Work required -> Pull out every line with the word "эффективности" from the entries below.
((
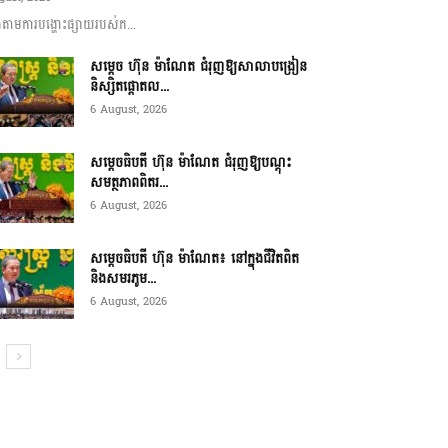
ាមការបង្ហោះផ្សាយរបស់ក...
សម្តេច ហ៊ុន ម៉ាណែត ជំរុញឱ្យសាលាបង្រៀន
និស្សិតផ្តោតល...
6 August, 2026
សម្តេចធិបតី ហ៊ុន ម៉ាណែត ជំរុញឱ្យបណ្តុះ
សមត្ថភាពពិតរ...
6 August, 2026
សម្តេចធិបតី ហ៊ុន ម៉ាណែត៖ នៅក្នុងជីវិតពិត
និងសមរភូម...
6 August, 2026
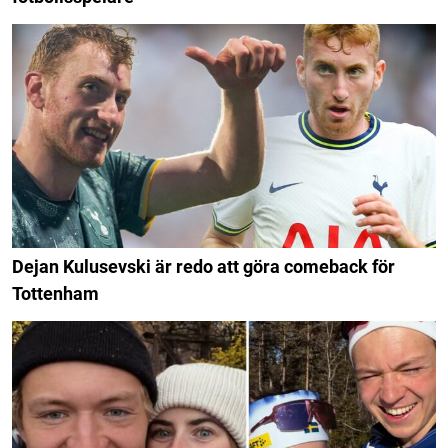
Dejan Kulusevski är redo att göra comeback för
Tottenham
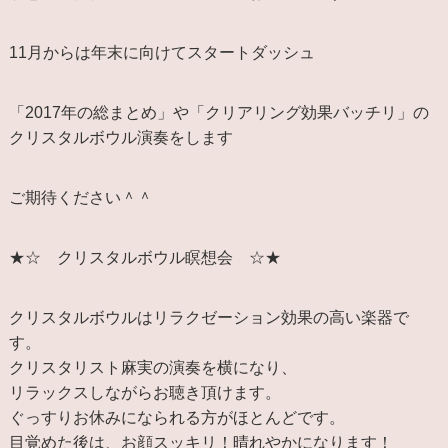
11月からは年末に向けてスタートダッシュ
「2017年の総まとめ」や「クリアリング効果バッチリ」の
クリスタルボウル演奏をします
ご期待ください＾＾
★☆ クリスタルボウル瞑想会 ☆★
クリスタルボウルはリラクゼーション効果の高い楽器で
す。
クリスタリスト麻実の演奏を横になり、
リラックスしながらお聴き頂けます。
ぐっすりお休みになられる方がほとんどです。
目覚めた後は、お顔スッキリ！晴れやかになります！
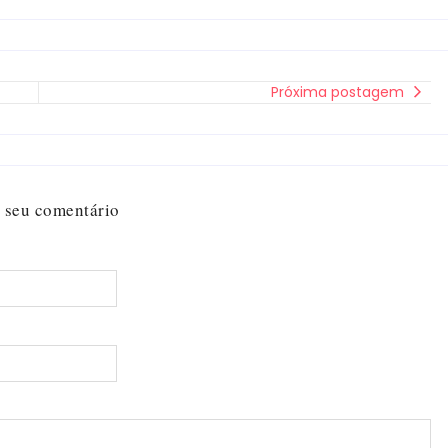
Próxima postagem
 seu comentário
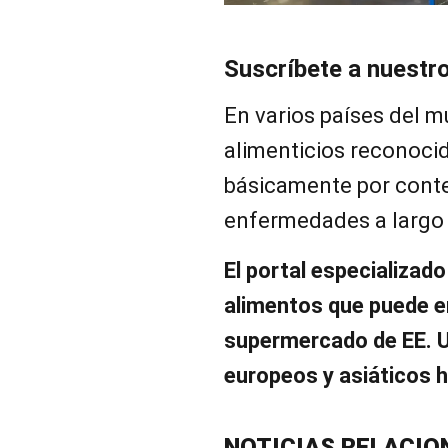
Suscríbete a nuestr
En varios países del 
alimenticios reconocid
básicamente por cont
enfermedades a largo 
El portal especializad
alimentos que puede en
supermercado de EE. 
europeos y asiáticos h
NOTICIAS RELACIO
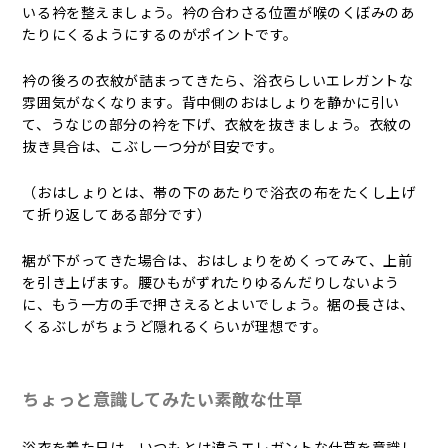
いる衿を整えましょう。衿の合わさる位置が喉のくぼみのあ
たりにくるようにするのがポイントです。
衿の後ろの衣紋が詰まってきたら、浴衣らしいエレガントな
雰囲気がなくなります。背中側のおはしょりを静かに引い
て、うなじの部分の衿を下げ、衣紋を抜きましょう。衣紋の
抜き具合は、こぶし一つ分が目安です。
（おはしょりとは、帯の下のあたりで浴衣の布をたくし上げ
て折り返してある部分です）
裾が下がってきた場合は、おはしょりをめくってみて、上前
を引き上げます。腰ひもがずれたりゆるんだりしないよう
に、もう一方の手で押さえるとよいでしょう。裾の長さは、
くるぶしがちょうど隠れるくらいが理想です。
ちょっと意識してみたい素敵な仕草
浴衣を着た日は、いつもとは違うエレガントな仕草を意識し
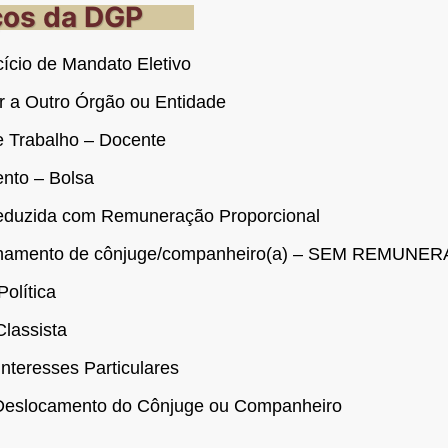
ços da DGP
ício de Mandato Eletivo
r a Outro Órgão ou Entidade
e Trabalho – Docente
nto – Bolsa
eduzida com Remuneração Proporcional
nhamento de cônjuge/companheiro(a) – SEM REMUNE
Política
lassista
Interesses Particulares
 Deslocamento do Cônjuge ou Companheiro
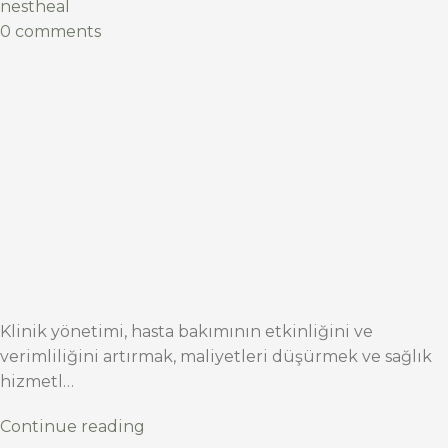
nestheal
0 comments
Klinik yönetimi, hasta bakımının etkinliğini ve
verimliliğini artırmak, maliyetleri düşürmek ve sağlık
hizmetl…
Continue reading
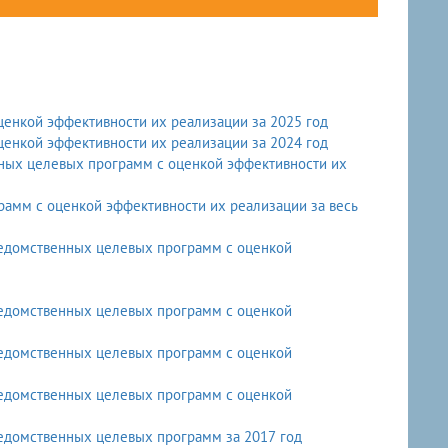
ценкой эффективности их реализации за 2025 год
ценкой эффективности их реализации за 2024 год
нных целевых программ с оценкой эффективности их
рамм с оценкой эффективности их реализации за весь
ведомственных целевых программ с оценкой
ведомственных целевых программ с оценкой
ведомственных целевых программ с оценкой
ведомственных целевых программ с оценкой
ведомственных целевых программ за 2017 год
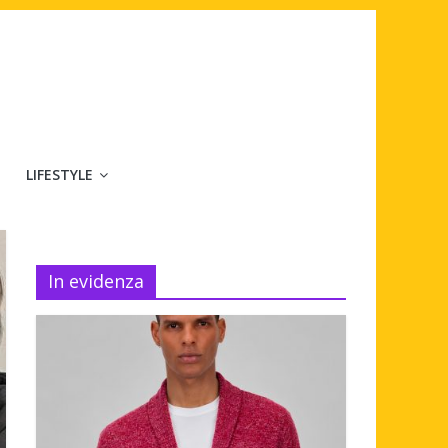
LIFESTYLE
In evidenza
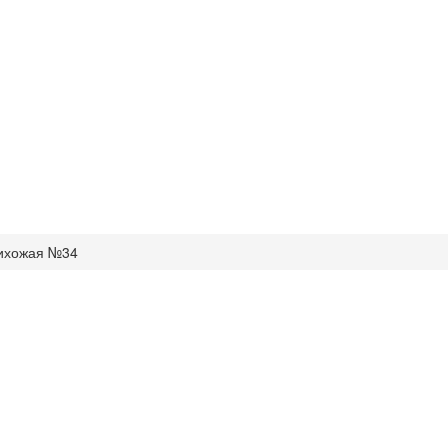
ихожая №34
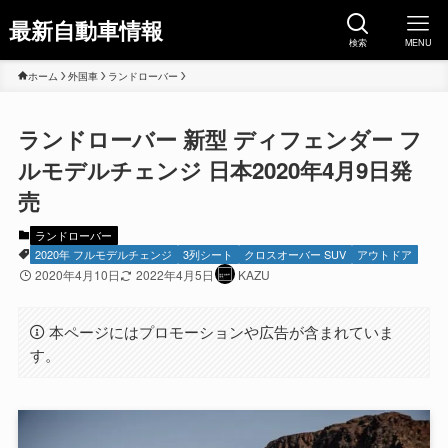
最新自動車情報
検索
MENU
ホーム
外国車
ランドローバー
ランドローバー 新型 ディフェンダー フ
ルモデルチェンジ 日本2020年4月9日発
売
ランドローバー
2020年 フルモデルチェンジ
3列シート
クロスオーバー SUV
アウトドア
2020年4月10日
2022年4月5日
KAZU
本ページにはプロモーションや広告が含まれていま
す。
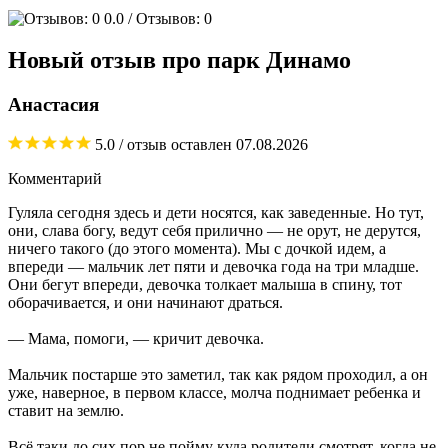
0.0
/ Отзывов: 0
Новый отзыв про парк Динамо
Анастасия
5.0
/ отзыв оставлен
07.08.2026
Комментарий
Гуляла сегодня здесь и дети носятся, как заведенные. Но тут,
они, слава богу, ведут себя прилично — не орут, не дерутся,
ничего такого (до этого момента). Мы с дочкой идем, а
впереди — мальчик лет пяти и девочка года на три младше.
Они бегут впереди, девочка толкает малыша в спину, тот
оборачивается, и они начинают драться.
— Мама, помоги, — кричит девочка.
Мальчик постарше это заметил, так как рядом проходил, а он
уже, наверное, в первом классе, молча поднимает ребенка и
ставит на землю.
Всё таки до сих пор не пойму куда родители смотрят, когда не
))
The answer ->
ценкой эффективности их реализации за 2025 год
ценкой эффективности их реализации за 2024 год
нных целевых программ с оценкой эффективности их
рамм с оценкой эффективности их реализации за весь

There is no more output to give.